As we all know, meetings are a prevalent and essential part of the business world. They can also be a major hindrance to productivity if they’re not conducted efficiently and with a specific goal in mind.
I’ve been to what seems like millions of meetings at various companies and in various capacities in my career. Learning to effectively navigate a meeting can be a challenge to say the least, especially when there are oftentimes several diverse personalities at play during them. Some of these personalities only help to make issues that much more difficult to table, or create a snowball effect of breakdowns in team-building or leadership.
Take a look at five such personalities to determine whether you’re an offender—or how to manage when you’re at the mercy of one:
1. Ms. Repeatedly Re-word The Same Question … Over and Over Again: This person, whether they actually understand something or not, will keep asking the same question over and over, or oftentimes will ask irrelevant questions that halt progress of the meeting.
You’ll want to side-eye them—maybe even kiss your teeth—but fight the urge. It’s not really your concern whether they’re deliberately oblivious or are just having a hard time keeping up with everyone else in the meeting. Remain focused, take the notes you need to take, and listen out for clarifications—if there are any.
2. Mr. Talk Alot: The sound of their own voice is typically what delights them most. They may add unnecessary elaboration to points of the meeting that should be concise, or they may hold extra conversations on the side while others have the floor. Either way, they are typically rude, oblivious to their diarrhea of the mouth or a combination of both.
If you’re an innocent bystander, take a deep breath, look over the agenda, write your own notes or ideas, and if there’s a pause, interject a quick question or point of your own—directed at someone else.
3. Mr. No Elaboration: This is the person who doesn’t talk enough. They will constantly answer questions or respond to comments with a terse, “It’s in your notes… It’s in the e-mail… It’s on the slide.”

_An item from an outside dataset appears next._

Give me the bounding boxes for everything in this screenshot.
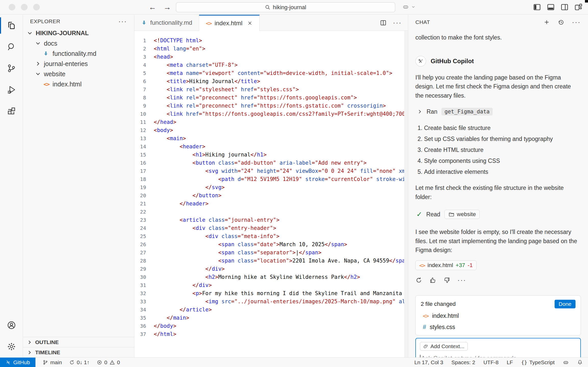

Give this person the benefit of the doubt. They just may not be great communicators in front of groups and use the defense mechanism of short responses or blind references to their presentation. It might be a great idea to take them to the side with your questions or become an advocate by working with them to get information that directly affects the job you do.Â
4. Ms. Micro-Issue: She’s that person who will talk about an issue or question that only affects her, not the whole department or company—in a departmental or company-wide meeting. In managing your reaction to this personality, focus your attention on other points of interest or write notes on other tasks you’d like to focus on relevant to the meeting. Another option is to actually listen closely to her issues since a micro issue may actually be linked to your job or a change that the overall company or department needs to make.
5. Mr. She-Just-Said-That-But-I-Get-The-Credit: This can happen quite often in meetings, and I have yet to see this happen in reverse (ie. a woman saying something that a man said and she gets the credit for the great idea.) Throwing a temper tantrum—or a chair—won’t get you the positive attention you need. Put your team hat on. So, it was a great idea, and he (or she, just to be fair) totally took your shine. Be sure you’re on the team to turn the idea into reality, and if there’s an opportunity for you to lead the charge, take it. Also, try to make the person who does this an advocate, not an enemy, especially if their reputation holds more weight at the company than yours.
The moral of this story: If you’re at the mercy of any of these personalities, fight the urge to pull your hair out or play Candy Crush during meetings. Learn how to leverage your involvement with them so that it works for you.
If you are one of these personalities, find ways to reverse your meeting habits. Be more conscious of your role in the meeting and whether it’s adding to solutions or problems.
As a young professional, you’ll have years of meetings to schedule, lead and be an active part of, so you might as well make the best of them.